Luzón M.J. (2022).“Coronavirus explainers” for public communication of science: everything the public needs to know. In Musolff, A., Breeze, R., Kondo, K. and Vilar-Lluch, S. (eds). Pandemic and Crisis Discourse. Bloomsbury Publishing. 10.5040/9781350232730.ch-006
Abstract
Disseminating knowledge to the public and communicating it by using engaging and non-technical language is particularly important in health-related crisis such as the Covid-19 pandemic, where the public must be able to take informed decisions. For this reason, explainers are being increasingly used to make information and knowledge related to the Covid-19 pandemic accessible and understandable by the wide public.

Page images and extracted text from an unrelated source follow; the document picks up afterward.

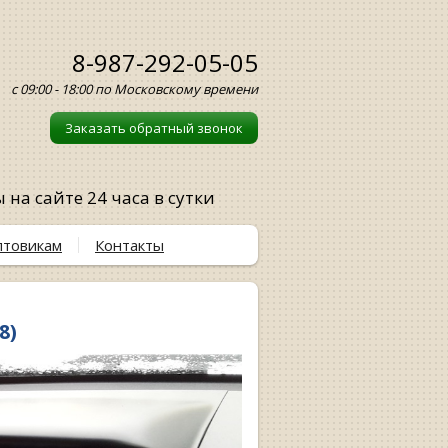
8-987-292-05-05
с 09:00 - 18:00 по Московскому времени
Заказать обратный звонок
на сайте 24 часа в сутки
птовикам
Контакты
8)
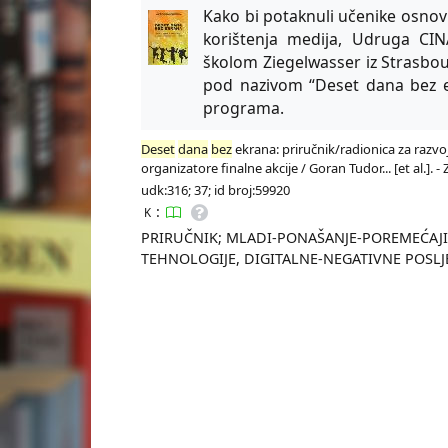
Kako bi potaknuli učenike osnov
korištenja medija, Udruga CIN
školom Ziegelwasser iz Strasbou
pod nazivom “Deset dana bez ek
programa.
Deset
dana
bez
ekrana: priručnik/radionica za razvoj
organizatore finalne akcije / Goran Tudor... [et al.]. -
udk:316; 37; id broj:59920
:
K
PRIRUČNIK; MLADI-PONAŠANJE-POREMEĆAJI
TEHNOLOGIJE, DIGITALNE-NEGATIVNE POSLJ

This study examines the ways in which Covid-19-related research is recontextualized in a corpus of 35 explainers published on various websites in English (e.g. scientific journal websites, such as Nature website, news websites, such as the BBC website, or explainer websites, such as Vox and FiveThirtyEight). Although explainers may take several formats (e.g. podcasts, videos), this paper focuses on explainers in a webtext format, i.e. texts that take advantage of the affordances of the Web to incorporate hypertext and combine various semiotic devices. A genre-based approach is complemented with multimodal analysis to determine the rhetorical and discourse features of these explainers. More specifically, the purpose of the study is to answer the following questions: how are these texts organized and what different elements and media do they incorporate? what discourse strategies do producers use to achieve the explanatory purpose of the genre and to engage the general public? How are various semiotic resources orchestrated to facilitate the comprehension of scientific concepts and to engage the audience?